I was wondering today why we cannot have some platform which would allow me to call across languages. If we take a basic example and say that I want to have Node/TS and Python files in a single system - what is the most ergonomic / efficient way to do this available today?
Why is this concept not more popular? Is this a bad idea?
If this is a good idea, what do we need to improve upon what is available today?
The same pattern can be used without the web browser by writing part of the system in one language and parts in another language and having them communicate via a "web service" or similar protocol.
Some runtime environments such as the JVM and .NET support multiple languages, so there is no problem with Clojure, Java, Jython and Scala in the same runtime or F# and VB.NET.

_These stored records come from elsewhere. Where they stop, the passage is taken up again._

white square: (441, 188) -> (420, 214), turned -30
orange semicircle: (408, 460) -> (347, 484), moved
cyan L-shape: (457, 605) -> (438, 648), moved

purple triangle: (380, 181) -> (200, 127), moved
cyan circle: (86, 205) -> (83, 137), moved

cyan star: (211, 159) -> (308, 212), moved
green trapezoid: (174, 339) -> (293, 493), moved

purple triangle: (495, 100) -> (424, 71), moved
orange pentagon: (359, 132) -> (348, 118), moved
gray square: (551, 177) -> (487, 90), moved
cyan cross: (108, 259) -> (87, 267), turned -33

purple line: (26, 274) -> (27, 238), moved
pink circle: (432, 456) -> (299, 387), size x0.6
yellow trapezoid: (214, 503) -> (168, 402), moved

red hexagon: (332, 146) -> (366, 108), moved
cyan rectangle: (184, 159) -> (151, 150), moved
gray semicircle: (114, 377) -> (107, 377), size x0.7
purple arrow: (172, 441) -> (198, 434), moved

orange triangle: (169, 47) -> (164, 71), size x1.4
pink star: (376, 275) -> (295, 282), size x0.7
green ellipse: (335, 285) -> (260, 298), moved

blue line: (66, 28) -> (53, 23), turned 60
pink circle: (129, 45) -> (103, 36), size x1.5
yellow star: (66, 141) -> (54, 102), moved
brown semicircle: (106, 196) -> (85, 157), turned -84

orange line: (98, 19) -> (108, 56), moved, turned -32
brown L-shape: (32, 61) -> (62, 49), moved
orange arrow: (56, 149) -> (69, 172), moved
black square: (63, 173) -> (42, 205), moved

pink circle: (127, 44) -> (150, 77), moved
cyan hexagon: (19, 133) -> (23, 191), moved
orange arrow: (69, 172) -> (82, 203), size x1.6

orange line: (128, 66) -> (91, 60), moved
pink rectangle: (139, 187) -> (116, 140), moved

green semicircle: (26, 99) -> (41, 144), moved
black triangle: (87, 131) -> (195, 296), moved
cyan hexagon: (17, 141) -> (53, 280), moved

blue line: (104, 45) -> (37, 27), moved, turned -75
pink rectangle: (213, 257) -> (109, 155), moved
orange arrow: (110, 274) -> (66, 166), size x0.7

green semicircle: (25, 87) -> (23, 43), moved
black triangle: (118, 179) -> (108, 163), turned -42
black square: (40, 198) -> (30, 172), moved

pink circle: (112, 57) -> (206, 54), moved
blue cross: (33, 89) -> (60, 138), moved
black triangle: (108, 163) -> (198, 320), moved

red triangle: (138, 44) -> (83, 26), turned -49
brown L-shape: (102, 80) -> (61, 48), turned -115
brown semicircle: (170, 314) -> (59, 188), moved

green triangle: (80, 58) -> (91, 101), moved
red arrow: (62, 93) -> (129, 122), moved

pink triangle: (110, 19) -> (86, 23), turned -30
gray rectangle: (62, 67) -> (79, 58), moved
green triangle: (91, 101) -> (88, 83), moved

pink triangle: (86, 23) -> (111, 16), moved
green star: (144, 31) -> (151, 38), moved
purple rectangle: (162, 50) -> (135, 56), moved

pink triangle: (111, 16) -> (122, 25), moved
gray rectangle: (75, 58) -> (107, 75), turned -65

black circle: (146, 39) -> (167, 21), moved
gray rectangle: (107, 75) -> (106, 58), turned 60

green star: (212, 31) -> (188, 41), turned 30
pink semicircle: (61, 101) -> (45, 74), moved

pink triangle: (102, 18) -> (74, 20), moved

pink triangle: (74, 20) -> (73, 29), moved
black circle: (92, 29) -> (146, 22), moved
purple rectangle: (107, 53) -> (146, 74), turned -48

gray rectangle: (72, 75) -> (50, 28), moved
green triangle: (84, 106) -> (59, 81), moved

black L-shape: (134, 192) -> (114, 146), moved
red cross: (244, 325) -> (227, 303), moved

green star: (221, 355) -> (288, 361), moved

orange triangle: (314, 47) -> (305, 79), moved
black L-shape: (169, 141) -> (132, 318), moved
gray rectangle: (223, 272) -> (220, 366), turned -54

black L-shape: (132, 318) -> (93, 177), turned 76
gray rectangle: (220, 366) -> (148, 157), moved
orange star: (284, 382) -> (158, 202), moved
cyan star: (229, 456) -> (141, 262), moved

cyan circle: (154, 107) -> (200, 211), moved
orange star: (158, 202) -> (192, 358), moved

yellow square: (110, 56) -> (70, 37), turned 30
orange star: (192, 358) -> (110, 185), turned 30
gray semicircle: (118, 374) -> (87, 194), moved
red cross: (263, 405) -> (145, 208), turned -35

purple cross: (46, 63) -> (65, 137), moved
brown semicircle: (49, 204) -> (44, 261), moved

There are also methods for making calls between different languages in the same address space, particularly I would call out
https://cffi.readthedocs.io/en/latest/
which is increasingly being used as a model for other languages. That one above makes it very easy to call C functions from Python. When you do this though you run into problems which are sometimes subtle and sometimes not subtle. For instance I worked on a system which combined C++ with Java and used JNI for interoperation. The worst problem I ran into was that you could not use C threads. I also ran into the problem that the gdb debugger would always be catching segmentation faults from the Java runtime because segfaults in Java are a routine condition. So it took some configuring gdb to get into a place where I could run gdb and jdb on the same process at the same time so I could debug both the Java and C++ sides of the system at the same time.
Note there is more to it than just having a way to share access to functions and data, you also will need answers for how you will handle dependencies, do builds, run unit tests, run an IDE, for each environment.